Hace unos días, en la localidad cántabra de Laredo, Santiago López se quitó una espina que tenía clavada. Tras varios intentos, con hasta tres bronces, por fin consiguió alzarse con el oro en el campeonato mundial. El primer día controló la competición y el segundo pegó el zarpazo. «Se lo merecía, era algo que tenía pendiente. Siempre estuvo a punto de estar ahí arriba, pero tenía muy mala suerte, siempre le pasaba algo», comentan los que le vieron competir en este campeonato que participaron 72 hombres y 30 mujeres de 24 países diferentes, algunos de puntos tan lejanos como Tahití, Estados Unidos o Nueva Zelanda.
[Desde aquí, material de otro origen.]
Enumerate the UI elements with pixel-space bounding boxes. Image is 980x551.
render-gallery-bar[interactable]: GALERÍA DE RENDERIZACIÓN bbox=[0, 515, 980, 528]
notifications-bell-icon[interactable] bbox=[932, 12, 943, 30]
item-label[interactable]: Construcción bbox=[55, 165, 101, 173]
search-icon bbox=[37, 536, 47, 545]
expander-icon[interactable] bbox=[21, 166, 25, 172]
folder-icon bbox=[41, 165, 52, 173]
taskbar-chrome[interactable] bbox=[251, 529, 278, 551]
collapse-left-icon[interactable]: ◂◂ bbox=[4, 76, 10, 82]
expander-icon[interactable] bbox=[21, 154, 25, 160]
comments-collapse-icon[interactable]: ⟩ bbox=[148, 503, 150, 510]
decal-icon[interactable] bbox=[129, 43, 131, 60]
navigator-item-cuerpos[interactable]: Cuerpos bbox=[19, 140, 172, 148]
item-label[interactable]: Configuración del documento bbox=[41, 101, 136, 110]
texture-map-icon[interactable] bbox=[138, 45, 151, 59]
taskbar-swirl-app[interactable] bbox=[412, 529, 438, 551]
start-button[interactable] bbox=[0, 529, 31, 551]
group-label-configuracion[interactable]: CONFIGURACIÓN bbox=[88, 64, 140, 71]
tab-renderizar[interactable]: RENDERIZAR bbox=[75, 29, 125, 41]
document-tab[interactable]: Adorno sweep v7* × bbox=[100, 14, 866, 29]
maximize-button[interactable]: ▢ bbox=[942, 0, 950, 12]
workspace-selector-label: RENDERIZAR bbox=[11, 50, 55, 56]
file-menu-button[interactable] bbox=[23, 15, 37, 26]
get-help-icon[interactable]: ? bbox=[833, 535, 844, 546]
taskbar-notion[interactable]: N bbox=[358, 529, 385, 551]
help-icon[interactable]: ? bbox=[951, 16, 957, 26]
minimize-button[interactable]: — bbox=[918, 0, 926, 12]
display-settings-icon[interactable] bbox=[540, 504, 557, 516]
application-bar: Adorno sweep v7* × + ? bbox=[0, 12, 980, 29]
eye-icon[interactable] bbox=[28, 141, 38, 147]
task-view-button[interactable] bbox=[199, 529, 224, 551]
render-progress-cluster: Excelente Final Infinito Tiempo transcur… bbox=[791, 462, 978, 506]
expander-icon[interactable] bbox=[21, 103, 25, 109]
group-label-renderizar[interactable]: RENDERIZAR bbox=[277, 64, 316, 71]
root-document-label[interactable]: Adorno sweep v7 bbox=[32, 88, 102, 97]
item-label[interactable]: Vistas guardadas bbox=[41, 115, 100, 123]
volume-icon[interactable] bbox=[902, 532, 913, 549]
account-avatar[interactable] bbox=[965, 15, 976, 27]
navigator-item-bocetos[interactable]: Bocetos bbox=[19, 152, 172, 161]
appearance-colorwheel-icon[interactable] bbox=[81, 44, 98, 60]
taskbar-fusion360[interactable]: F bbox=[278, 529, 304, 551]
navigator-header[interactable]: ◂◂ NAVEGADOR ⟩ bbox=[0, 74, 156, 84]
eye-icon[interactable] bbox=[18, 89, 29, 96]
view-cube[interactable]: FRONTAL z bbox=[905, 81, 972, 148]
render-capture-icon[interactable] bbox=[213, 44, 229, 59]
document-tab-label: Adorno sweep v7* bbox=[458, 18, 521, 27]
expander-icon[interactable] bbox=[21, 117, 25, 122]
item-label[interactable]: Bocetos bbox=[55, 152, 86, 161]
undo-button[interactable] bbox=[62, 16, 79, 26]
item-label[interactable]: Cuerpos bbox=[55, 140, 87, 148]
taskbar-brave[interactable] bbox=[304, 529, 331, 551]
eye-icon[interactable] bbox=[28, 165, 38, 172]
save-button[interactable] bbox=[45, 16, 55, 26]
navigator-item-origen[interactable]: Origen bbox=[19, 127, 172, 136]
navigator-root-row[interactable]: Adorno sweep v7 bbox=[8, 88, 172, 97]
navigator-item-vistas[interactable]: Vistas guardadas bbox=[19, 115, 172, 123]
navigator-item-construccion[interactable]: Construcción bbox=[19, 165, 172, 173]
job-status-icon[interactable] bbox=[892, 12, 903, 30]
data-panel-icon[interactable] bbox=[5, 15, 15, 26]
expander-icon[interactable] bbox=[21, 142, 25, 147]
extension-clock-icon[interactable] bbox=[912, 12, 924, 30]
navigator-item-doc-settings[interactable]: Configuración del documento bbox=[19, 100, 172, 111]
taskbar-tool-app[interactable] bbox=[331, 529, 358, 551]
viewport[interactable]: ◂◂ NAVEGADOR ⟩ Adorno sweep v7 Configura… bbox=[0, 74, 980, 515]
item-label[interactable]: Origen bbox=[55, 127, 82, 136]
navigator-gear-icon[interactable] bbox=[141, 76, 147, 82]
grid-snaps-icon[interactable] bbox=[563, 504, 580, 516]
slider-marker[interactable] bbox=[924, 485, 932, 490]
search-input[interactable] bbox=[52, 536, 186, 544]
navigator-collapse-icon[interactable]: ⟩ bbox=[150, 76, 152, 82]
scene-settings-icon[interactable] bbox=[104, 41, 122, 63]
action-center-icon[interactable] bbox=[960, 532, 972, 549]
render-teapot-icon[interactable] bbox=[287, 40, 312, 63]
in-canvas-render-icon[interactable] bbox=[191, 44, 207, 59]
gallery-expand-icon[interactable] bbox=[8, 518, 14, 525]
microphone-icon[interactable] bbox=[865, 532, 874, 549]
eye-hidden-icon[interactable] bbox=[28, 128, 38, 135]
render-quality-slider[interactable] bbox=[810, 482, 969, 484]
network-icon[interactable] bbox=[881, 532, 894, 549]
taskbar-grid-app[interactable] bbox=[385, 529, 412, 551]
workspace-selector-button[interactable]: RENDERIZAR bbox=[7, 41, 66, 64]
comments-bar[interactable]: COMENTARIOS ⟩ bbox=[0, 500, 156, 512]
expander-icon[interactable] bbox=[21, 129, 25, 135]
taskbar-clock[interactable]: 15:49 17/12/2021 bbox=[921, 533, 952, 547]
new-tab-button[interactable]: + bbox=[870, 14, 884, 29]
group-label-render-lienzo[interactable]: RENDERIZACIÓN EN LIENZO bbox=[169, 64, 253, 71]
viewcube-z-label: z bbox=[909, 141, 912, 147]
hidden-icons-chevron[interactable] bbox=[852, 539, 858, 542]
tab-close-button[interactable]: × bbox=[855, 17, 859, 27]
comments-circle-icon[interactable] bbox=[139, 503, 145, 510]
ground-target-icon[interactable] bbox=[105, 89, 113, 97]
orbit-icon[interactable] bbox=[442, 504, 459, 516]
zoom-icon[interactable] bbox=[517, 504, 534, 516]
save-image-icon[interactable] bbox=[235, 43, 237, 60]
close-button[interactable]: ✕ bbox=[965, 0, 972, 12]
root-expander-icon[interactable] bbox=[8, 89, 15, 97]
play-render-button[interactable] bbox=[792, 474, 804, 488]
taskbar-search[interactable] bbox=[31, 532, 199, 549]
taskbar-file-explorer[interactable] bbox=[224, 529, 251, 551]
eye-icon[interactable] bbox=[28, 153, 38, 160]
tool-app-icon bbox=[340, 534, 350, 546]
Santiago López Cid MORTINER
Pese a ser un deporte que pueda parecer minoritario, Santiago López Cid ha conseguido hacer de la pesca submarina su modo de vida, gracias en parte a los espónsores que le ayuda con sus aportaciones económicas. Porque el agua es su pasión. Si la mar está en mal estado le falta algo. Esos días otros deportes como el bádminton pasan a ser su refugio de vida. O incluso el bricolaje en su hogar en Sotiello, donde ahora reside.
Metódico y constante, el entrenamiento le roba muchas horas de una vida que disfruta cada momento que puede en familia –es padre de cinco hijos–. Su entrega y dedicación a la pesca submarina se plasma hasta el punto de que tiene la condición inexcusable de cada año de sumergirse en el agua cada 1 de enero. Piensa que si no lo hace la suerte no le acompañará ese año. Y por el momento esa tradición no le ha dado mal resultado, porque su palmarés es envidiable, con tres oros mundiales y siete europeos con la selección nacional por equipos, que se unen por ejemplo a los cinco títulos de España que ha conseguido a nivel individual y la veintena en el Campeonato de Asturias. A otros títulos en competición también hay que añadirle méritos como la medalla de bronce de la Real Orden del Mérito Deportivo que concedida el gobierno de España por medio del Consejo Superior de Deportes.
La pesca submarina es por tanto su modo de vida, un deporte que le ha dado mucho reconocimiento, pero también le ha servido para disfrutar mucho. Y para hacer muchos amigos, con los que ha compartido experiencias y aprendizajes. «Es muy paciente, humilde y generoso», relatan quienes le conocen. Y sirva como ejemplo los consejos que proporciona a los que practican su mismo deporte. «No es de los que se guarda las cosas. Te puede decir donde es el lugar adecuado para encontrar las capturas, también cómo lo puedes hacer o ayudarte a que también disfrutes», subrayan.